The Arithmetic of Modern Warfare

There's a number that defense planners have known for years and that the broader national security debate has largely ignored: the United States military can execute a devastating short campaign against any adversary on earth. What it cannot do, without significant resupply lead times, is sustain high-intensity precision strike operations across multiple theaters for months.

This is the missile stockpile problem. And it is now directly relevant to any Iran scenario because the conflict Washington is contemplating — degrading Iran's nuclear program, suppressing its proxy networks, defending against retaliatory strikes — is not a three-day operation. It's a campaign. And campaigns are governed by logistics in ways that strategic planning documents sometimes fail to fully internalize.

I've spent years studying the intersection of grand strategy and operational constraints. The gap between what American military power promises and what its industrial base can sustain in a high-intensity conflict is one of the most underexamined vulnerabilities in U.S. national security.

What Ukraine Already Taught Us — If We Were Listening

The war in Ukraine was a graduate seminar in munitions economics, and the lesson was expensive. The United States and its NATO allies discovered within the first year of the conflict that providing Ukraine with artillery shells, air defense missiles, and anti-armor systems at the rate required by modern high-intensity warfare rapidly depleted inventories that had taken years to build.

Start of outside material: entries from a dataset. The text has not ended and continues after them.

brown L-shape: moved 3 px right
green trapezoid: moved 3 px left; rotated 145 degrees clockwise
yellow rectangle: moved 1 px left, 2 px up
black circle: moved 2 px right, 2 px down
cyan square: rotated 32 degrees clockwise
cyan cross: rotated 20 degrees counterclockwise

The 155mm shell production baseline in the United States at the start of the Ukraine conflict was approximately 14,000 rounds per month. Ukrainian forces were consuming that in roughly two to three days of heavy combat. The industrial ramp-up since then has been significant — production targets of 100,000+ rounds per month have been announced — but the baseline exposed something important: the U.S. defense industrial base had been optimized for quality over quantity during decades of low-intensity counterinsurgency operations. It wasn't built to sustain a peer-level conflict's consumption rates.

Precision munitions present a more acute version of this problem. Tomahawk cruise missiles take roughly two years to manufacture from raw materials to delivery. SM-6 interceptors, critical for ballistic missile defense against Iranian threats, have similar lead times. The JASSM-ER, the Air Force's primary standoff strike weapon, is produced at a rate that would be consumed in weeks of sustained operations against a sophisticated adversary.

The Iran Scenario Is Multi-Front by Design

Iran's defense strategy is specifically designed to force a multi-front consumption problem on American forces. This isn't speculation — it's the documented strategic logic behind the Axis of Resistance network that Iran has spent four decades building and financing.

If U.S. strikes land on Iranian soil, the strategic calculus demands a simultaneous proxy activation. Hezbollah fires into Israel, requiring Iron Dome and David's Sling intercepts — U.S.-provided or U.S.-sustained systems. Houthi forces launch anti-ship missiles at U.S. Navy vessels in the Red Sea and Gulf of Aden, requiring SM-2 and SM-6 intercepts from Arleigh Burke-class destroyers. Iraqi Shia militias attack U.S. positions with Iranian-supplied drones and rockets, requiring counter-UAS systems and Patriot intercepts. Meanwhile, U.S. offensive operations against Iran's nuclear sites require deep strike penetrating munitions and suppression of enemy air defenses.

Each of those requirements draws from the same finite stockpile. The Iranians understand this. Their strategy is attrition by design — force the Americans to spend down their precision munitions inventory faster than the industrial base can replenish it, creating windows of reduced capability.

Against a less sophisticated adversary, this wouldn't matter. Against Iran and its network, it does.

Escalation Control Requires Credible Options at Every Rung

The second problem — escalation control — is related but distinct. Deterrence and escalation management work when an adversary believes that you have credible options at every level of intensity. If Iran's leadership calculates that a sustained U.S. campaign will deplete American strike options faster than Iranian options, they have an incentive to escalate and drag the conflict out rather than accept a ceasefire that leaves their adversary stronger.

This is not academic. This is the actual decision calculus of the IRGC leadership. They've studied American conflicts for forty years. They understand that American domestic politics constrains sustained military commitment. They understand munitions economics. They understand that a conflict that runs past six months starts generating congressional hearings about cost and commitment, and that American political will is itself a consumable resource.

The answer to this challenge is not to avoid confronting Iran. The answer is to go in with sufficient force and clarity of objective to achieve decisive results before the attrition calculation can operate in Iran's favor. Overwhelming force, defined objectives, rapid execution — followed by a credible deterrent posture that makes the cost of restarting the conflict prohibitive.

Half-measures are the most dangerous option. A campaign that degrades Iran's capabilities without fundamentally changing its strategic position creates a recovery window while simultaneously depleting American stockpiles. It buys time at maximum cost. The architects of any Iran operation must understand this going in, or the arithmetic will deliver the lesson they refused to learn in advance.